Но дело не только в этом. Всего пятнадцать лет прошло после войны, и если мальчишки все еще играли в «наших» и «немцев», то взрослые, прошедшие через войну и сквозь войну, вспоминали о ней неохотно: она еще ныла по ночам к непогоде невынутыми осколками и будто бы залеченными ранами, памятью о невернувшихся. Еще бывшим фронтовикам не положено было никаких льгот, еще на толкучке безногие или безрукие калеки со слезой в голосе рекламировали всякую рухлядь и краденое барахло, еще в каких-то дальних далях, в стороне от людского глаза зрели проекты помпезных памятников, еще только добывали руду и золотишко для орденов и медалей, которые дождем прольются на всех, кто воевал или околачивался около войны, еще поденщики от литературы только складывали первые главы мемуаров для власть предержащих…
А пока те, кто остался жив, и теперь, через пятнадцать лет, все не переставали удивляться тому, что они двигаются, дышат, едят, работают, обнимают женщин, растят детей… «Пропади она пропадом! — говорили бабы. — Хорошее что вспоминать, а войну…» — и кто вздохнет, кто перекрестится, кто вытрет концом косынки повлажневшие глаза…
Да и сам я был мальчишкой этой войны, и на мою пацанячью долю хватило и бомбежек, и артобстрелов, и смертей, и человеческого горя. Через станицу, приютившую нас летом сорок второго, война прокатилась дважды: сперва в одну сторону — на восток, потом в другую — на запад, и каждый раз за саманные хаты нашей станицы обе стороны дрались так, словно здесь, посреди Сальских степей, решался исход войны: и хаты горели, и гибли в погребах бабы и детишки, а когда бой затихал, соседи торопливо хоронили соседей.
Потом война ушла на запад… Но для нас, пацанов, она, можно сказать, только началась: некого стало бояться и все поля бывших сражений стали нашими. То гранату нашли и давай ее разбирать — двумя пацанами стало в станице меньше, одним калекой больше; то нашли ящик с патронами и бросили его в костер — вот уж салют будет! — и салют был, и еще одним пацаном стало на свете меньше, а несколько попало в больницу. И я в том числе. У меня и сейчас на бедре шрам от немецкой автоматной пули. Видел я, как подрывались на минах мои сверстники — так погиб мой сосед, мой тезка и закадычный друг Сережка Осипов.
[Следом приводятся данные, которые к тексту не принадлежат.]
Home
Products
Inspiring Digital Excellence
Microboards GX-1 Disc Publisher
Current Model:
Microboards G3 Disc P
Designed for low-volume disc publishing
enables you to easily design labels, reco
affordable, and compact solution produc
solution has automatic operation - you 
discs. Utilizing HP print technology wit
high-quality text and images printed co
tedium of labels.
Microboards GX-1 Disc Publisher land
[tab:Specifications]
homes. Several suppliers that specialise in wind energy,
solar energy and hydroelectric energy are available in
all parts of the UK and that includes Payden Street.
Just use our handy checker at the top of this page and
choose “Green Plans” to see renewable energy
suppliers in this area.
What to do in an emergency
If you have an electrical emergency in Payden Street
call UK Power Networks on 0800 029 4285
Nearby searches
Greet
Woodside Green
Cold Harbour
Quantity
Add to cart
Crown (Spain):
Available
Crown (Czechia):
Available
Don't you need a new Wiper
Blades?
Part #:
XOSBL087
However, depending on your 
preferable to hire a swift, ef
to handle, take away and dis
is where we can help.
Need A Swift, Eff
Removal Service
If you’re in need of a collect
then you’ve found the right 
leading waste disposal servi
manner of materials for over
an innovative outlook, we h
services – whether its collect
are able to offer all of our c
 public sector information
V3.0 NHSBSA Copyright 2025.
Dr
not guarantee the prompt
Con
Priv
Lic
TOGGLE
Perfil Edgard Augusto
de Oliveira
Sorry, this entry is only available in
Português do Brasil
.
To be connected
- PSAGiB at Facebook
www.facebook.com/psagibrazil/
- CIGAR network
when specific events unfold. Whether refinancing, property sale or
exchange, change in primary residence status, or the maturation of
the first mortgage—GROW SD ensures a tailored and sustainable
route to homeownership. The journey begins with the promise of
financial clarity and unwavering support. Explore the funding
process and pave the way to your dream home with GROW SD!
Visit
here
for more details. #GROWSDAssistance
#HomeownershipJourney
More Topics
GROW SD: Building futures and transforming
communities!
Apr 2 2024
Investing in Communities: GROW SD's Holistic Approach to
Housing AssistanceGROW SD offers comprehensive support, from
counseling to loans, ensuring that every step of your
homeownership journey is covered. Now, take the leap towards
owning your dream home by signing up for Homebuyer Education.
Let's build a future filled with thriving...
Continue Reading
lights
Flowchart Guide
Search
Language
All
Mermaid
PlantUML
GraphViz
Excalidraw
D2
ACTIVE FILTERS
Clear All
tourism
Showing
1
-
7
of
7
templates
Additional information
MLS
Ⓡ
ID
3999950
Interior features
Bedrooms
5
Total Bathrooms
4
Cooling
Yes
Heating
Видел я и наших пленных, бредущих на запад. До сих пор в моих глазах стоят их спекшиеся от жары губы, осунувшиеся лица, затравленные, полные смертной тоски глаза; до сих пор в моих ушах звучит слитный шорох их шагов по пыльной дороге, сперва нарастающий до жуткого предела, за которым, наверное, начинается глухота, а потом медленно растворяющийся в оседающей пыли.
Видел я и пленных немцев. И тоже хорошо помню их угрюмые исподлобья взгляды и дружный топот их коротких сапог. Немцы работали в Ростове на восстановлении порушенных заводов, и я вместе с другими пацанами кидал в них камни под незлобивые окрики солдат-конвоиров с раскосыми глазами и полное равнодушие сторожевых овчарок.
Помню я и так называемых интернированных немцев — безусых мальчишек в коротких штанах и девчонок в длинных, как у цыган, платьях. Девчонок почему-то сплошь беременными — таких не держали и отправляли нах фатерлянд. Помню их голодные глаза и скорбные глаза моей матери, когда она совала мне в руки вареные початки кукурузы: «Поди, дай: тоже ведь люди».
Видел я даже пленных японцев, но камни в них не бросал: японцы были в диковинку и лично мне никакого зла не сделали.
Лазали мы в раскиданные по степи немецкие танки и откручивали в них все, что можно было открутить. Шныряли наши пацанячьи ватаги по подвалам и блиндажам, окопам, дотам и дзотам, и всегда возвращались с какими-нибудь трофеями. Был у меня немецкий «шмайсер» с заклинившим затвором, и если бы его у меня не отобрали ребята постарше, я привел бы его в норму, а уж патроны раздобыть в сорок третьем не представляло никакого труда. И даже еще в сорок шестом.